Remote meeting legislation challenge dismissed by High Court
The following statement has today been published by Lawyers in Local Government (LLG) 28.04.21
Judgement on Virtual Meeting Provisions
The application to the High Court made by ADSO, LLG and Hertfordshire County Council in relation to virtual meeting provision for local authorities has today been dismissed.
The court concluded that:
“…. the Secretary of State was correct in November 2016 and July 2019 to say that primary legislation would be required to allow local authority “meetings” under the 1972 Act to take place remotely. In our view, once the Flexibility Regulations cease to apply, such meetings must take place at a single, specified geographical location; attending a meeting at such a location means physically going to it; and being “present” at such a meeting involves physical presence at that location. We recognise that there are powerful arguments in favour of permitting remote meetings. But, as the consultation documents show, there are also arguments against doing so. The decision whether to permit some or all local authority meetings to be conducted remotely, and if so, how, and subject to what safeguards, involves difficult policy choices on which there is likely to be a range of competing views. These choices have been made legislatively for Scotland by the Scottish Parliament and for Wales by the Senedd. In England, they are for Parliament, not the courts”.

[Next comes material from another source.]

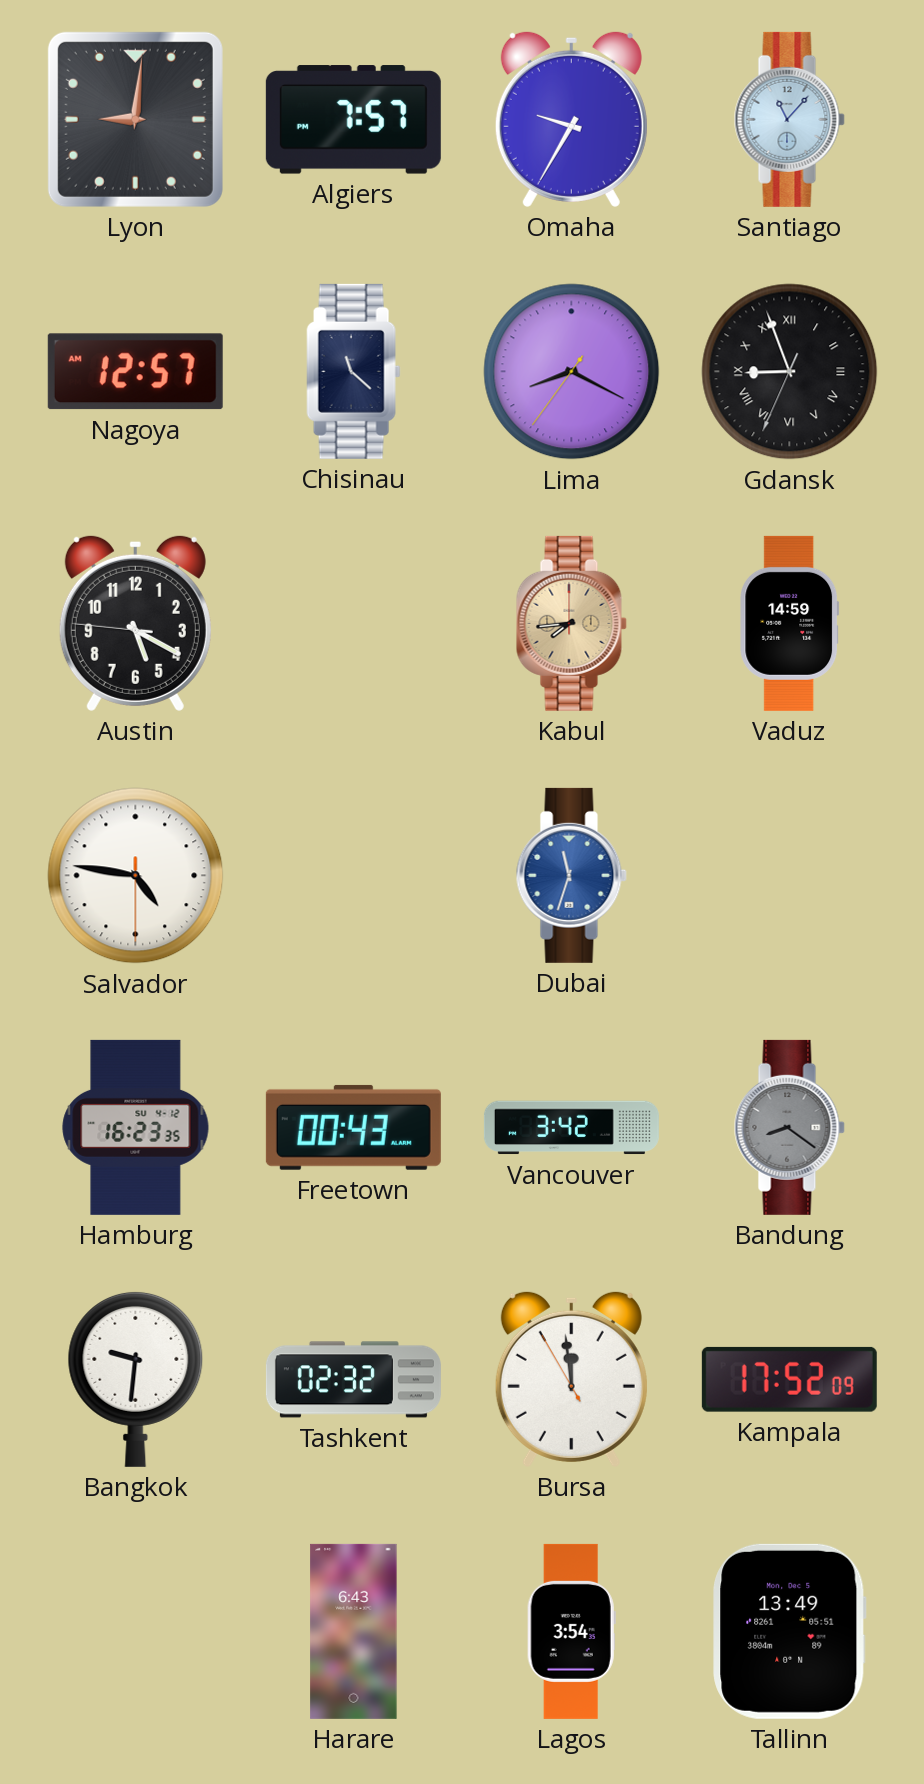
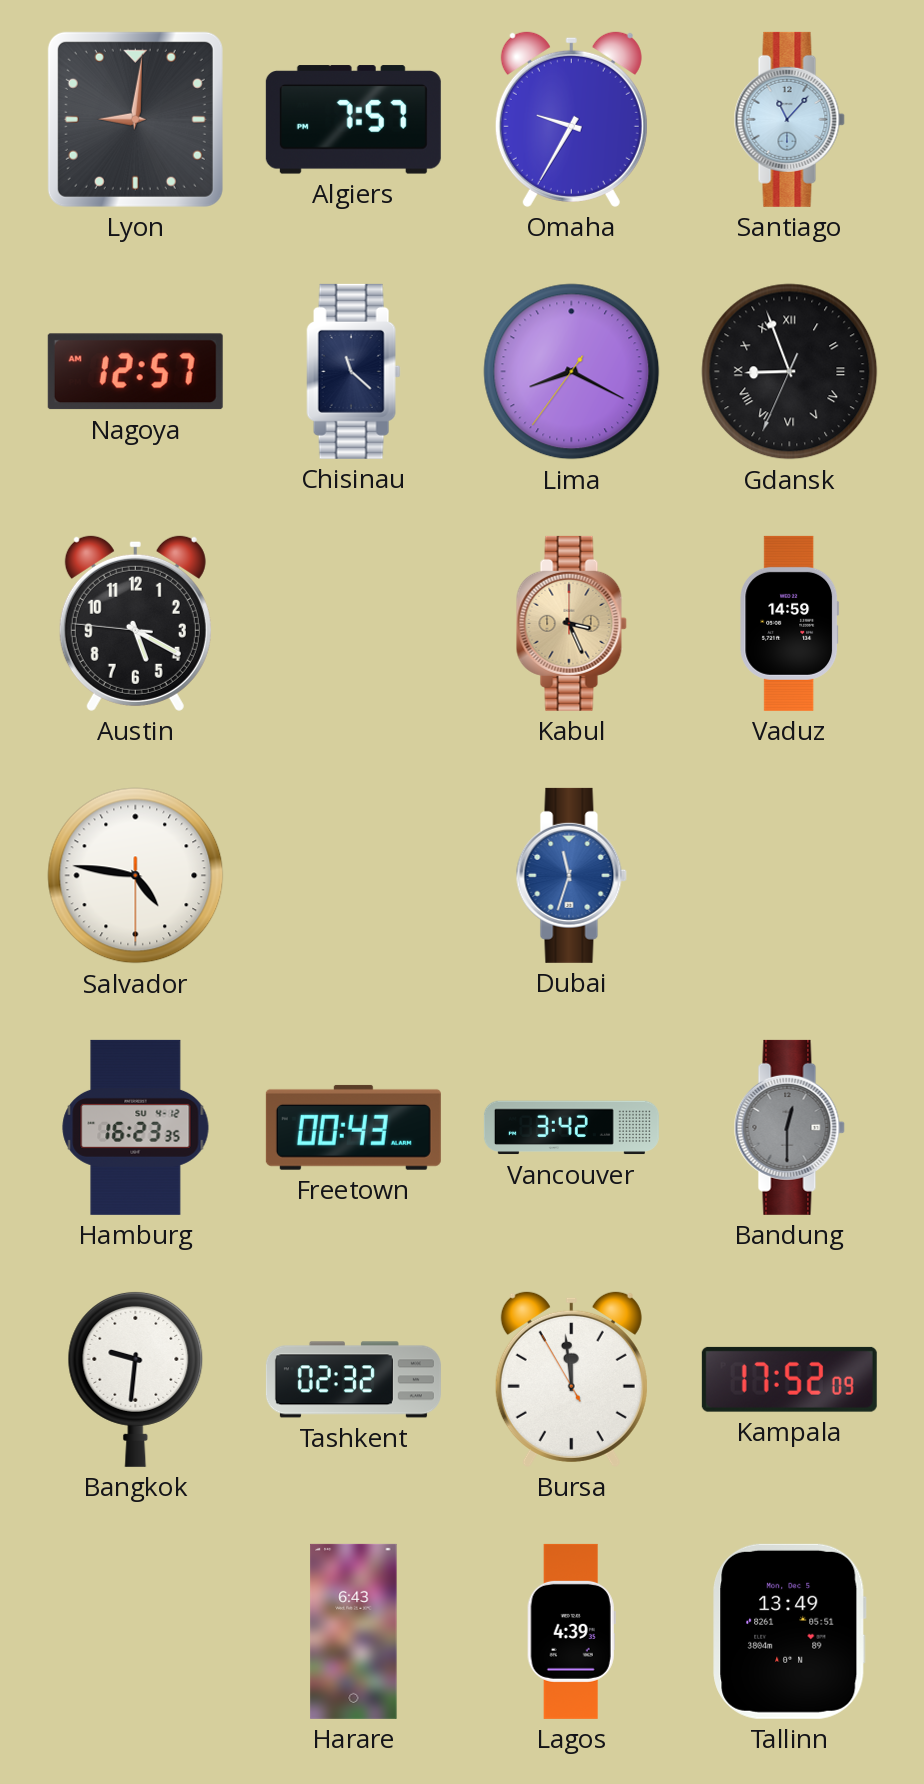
Kabul: 7:44 -> 3:26
Bandung: 8:21 -> 12:30
Lagos: 3:54 -> 4:39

In view of the level of support for the option of remote meetings LLG and ADSO are very disappointed at the decision of the court to refuse to support the updated interpretation we proposed which would have enabled councils to continue providing the option of remote attendance.
We recognise that this will be a great disappointment for many across the sector and we will now direct our energy, and the momentum that has been generated, into lobbying government to quickly bring forward the necessary legislation to overcome this impasse and to ensure that councils have local choice to determine the methodology by which meetings can take place. Not just during the pandemic, but for the long term, in perpetuity. The Government’s call for evidence is currently open. It is vitally important that you respond to that call and ensure our voice continues to be heard.
Although the court’s decision is disappointing the work done in bringing the case isn’t wasted as it has focussed minds on identifying the key elements of a good meeting and galvanised opinion across the sector in favour of remote attendance as an option. I’m confident that we have paved the way for Government to legislate and LLG will be working closely with ADSO to assist the Secretary of State to deliver that outcome.
Quentin Baker, LLG President
The High Court’s dismissal of the application effectively reconfirms the content of the SPCA “Bulletin Extra” issued on 26th March and the accompanying related letter from the Minister of Local Government.